(CNSNews.com) - The Department of Homeland Security is seeking research proposals for the development of an "Advanced Bottled Liquid Scanner" to be used at airport passenger checkpoints.
The goal is to create a "state-of-the-art" scanner that can detect the presence of liquid explosives and flammable liquids in coffee, soft drinks, shampoo and all the other liquids and gels that the traveling public takes through security checkpoints or carries onto the plane.
The solicitation outlines the "parameters" of the project, as follows:
-- Detect contents within sealed containers such as glass, plastic and non-ferromagnetic metal;
-- Maintain detection capability regardless of the shape of the bottle and without the need to open the bottle;
-- Maintain detection capability during collective analysis of liquids and gels contained within a zip-top plastic bag;
-- For systems that indicate a threat or non-threat, it should take no more than 20 seconds, on average, to screen each bottle or zip-top plastic bag;
-- For systems that specifically identify the threat, it should take no more than 60 seconds, on average, per bottle or zip-top plastic bag;
-- Automatically notify the operator if the liquid is benign or hazardous (explosive or flammable);
Research proposals for the development of the liquid scanner must be will no more than 11 pages, and they will be evaluated by DHS' Science and Technology department. Those submitting "worthy" ideas will be invited to submit full proposals.
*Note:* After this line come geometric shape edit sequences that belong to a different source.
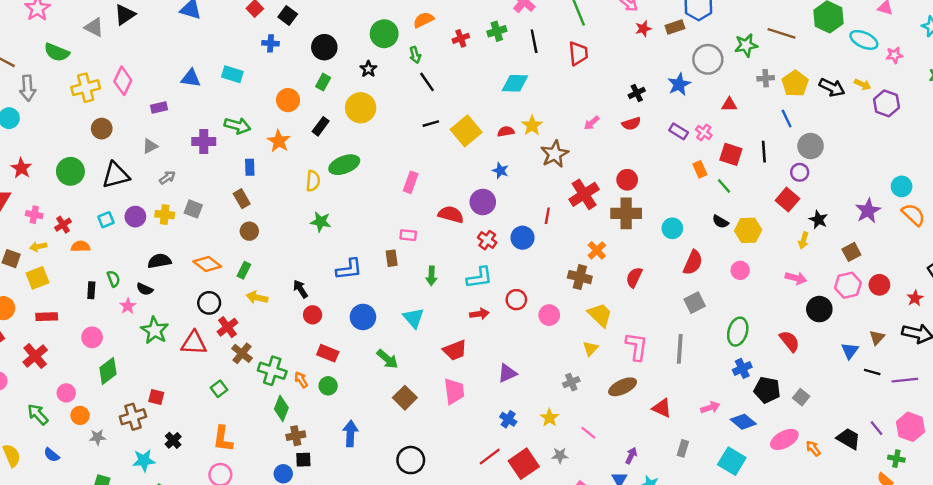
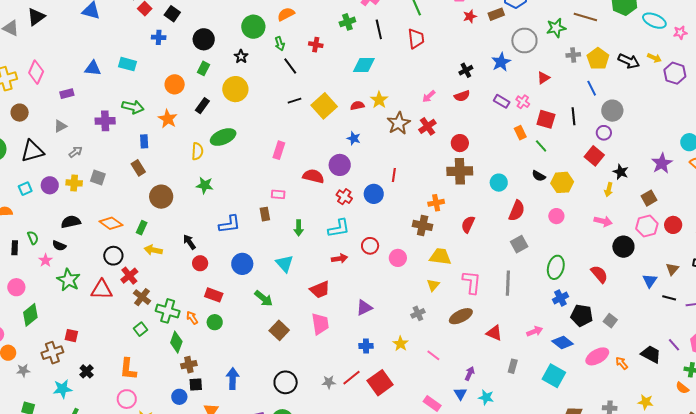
red cross: (461, 38) -> (316, 45), moved, turned 32
red triangle: (729, 105) -> (544, 78), turned -32
red cross: (584, 194) -> (427, 126), moved, size x0.7
brown circle: (249, 231) -> (161, 197), moved, size x1.5
orange cross: (597, 250) -> (436, 203), turned 35
yellow trapezoid: (600, 315) -> (440, 257), turned -35
green square: (219, 389) -> (140, 329), moved
blue cross: (508, 419) -> (366, 346), turned -32
blue arrow: (350, 434) -> (233, 379), moved
gray star: (560, 455) -> (329, 382), moved

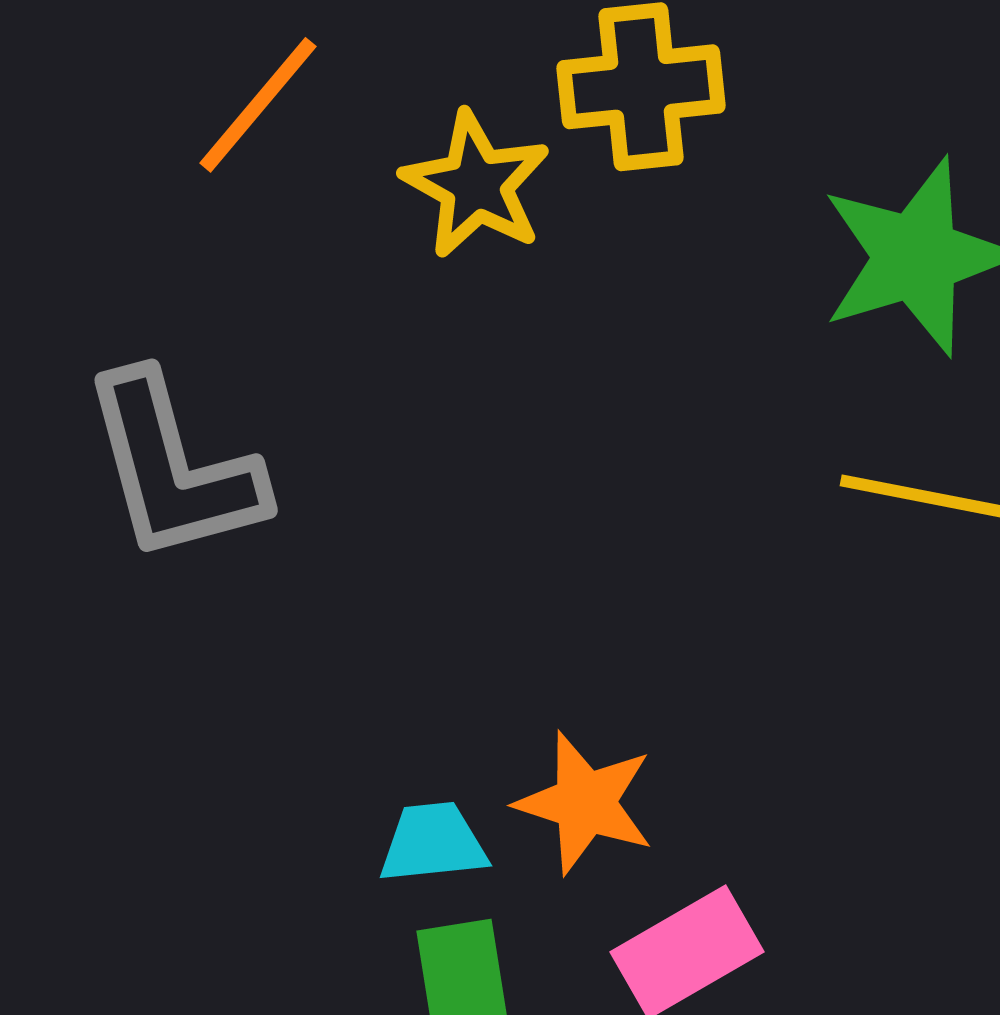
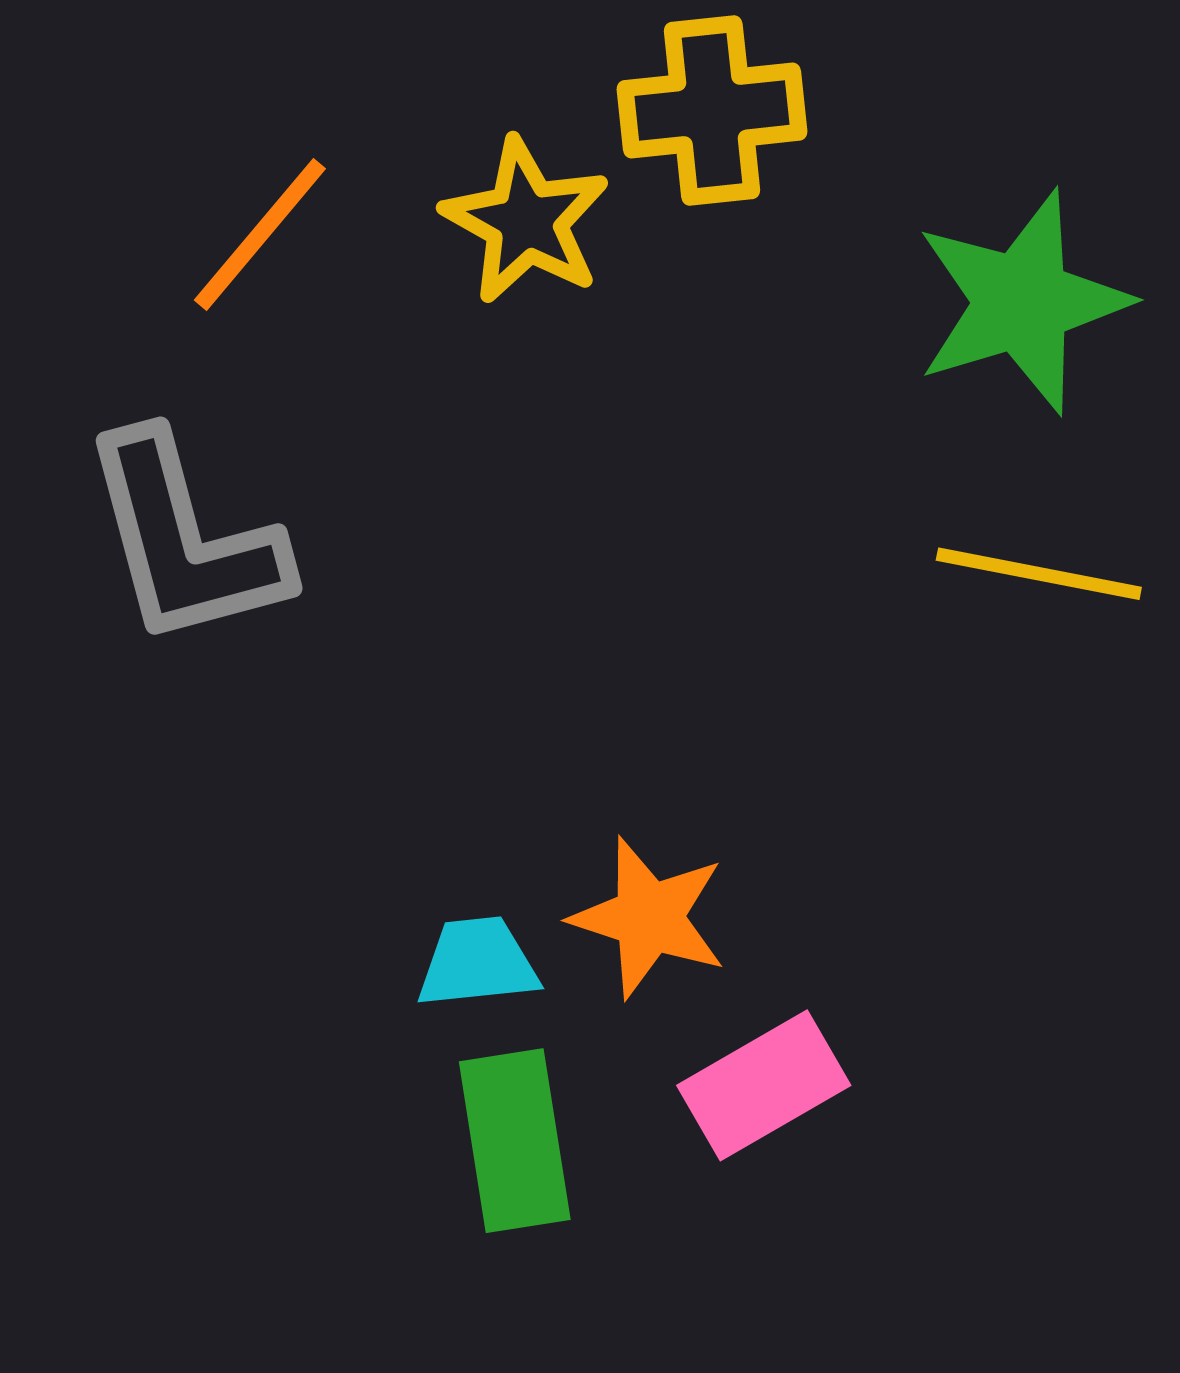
orange line: (258, 105) -> (260, 234), moved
The 38-page project solicitation notes that the government encourages nonprofit organizations, educational institutions, small businesses, small disadvantaged business (SDB) concerns, Historically Black Colleges and Universities (HBCU)/ Minority Institutions (MI) (HBCU/MIs), women-owned businesses (WB), and Historically Underutilized Business (HUB) zone enterprises as well as large businesses, academic institutions, and Government laboratories to submit research proposals for consideration and/or to join others in submitting proposals.
Restrictions on liquids and gels began in 2006, in response to a foiled terrorist plot to blow up U.S.-bound planes with liquid explosives brought onto planes in carry-on luggage. British authorities arrested dozens of suspects before they could carry out the plot.